Page-level text extractions

Content starts

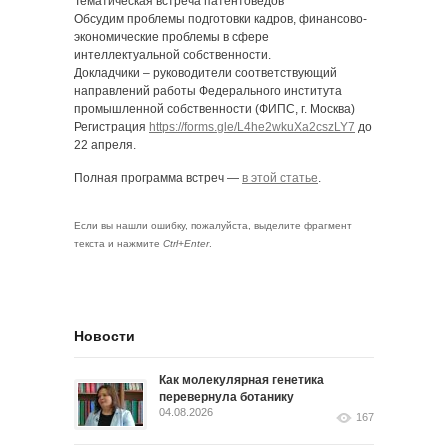
Тематическая встреча патентоведов
Обсудим проблемы подготовки кадров, финансово-
экономические проблемы в сфере
интеллектуальной собственности.
Докладчики – руководители соответствующий
направлений работы Федерального института
промышленной собственности (ФИПС, г. Москва)
Регистрация
https://forms.gle/L4he2wkuXa2cszLY7
до
22 апреля.
Полная программа встреч —
в этой статье
.
Если вы нашли ошибку, пожалуйста, выделите фрагмент
текста и нажмите
Ctrl+Enter
.
Новости
Как молекулярная генетика
перевернула ботанику
04.08.2026
167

Content ends

_HOW TO COMPLETE THIS TASK_
Scan the data above for the word "проблемы", then copy every line that holds it.

_PROBLEM SOLUTION_
Обсудим проблемы подготовки кадров, финансово-
экономические проблемы в сфере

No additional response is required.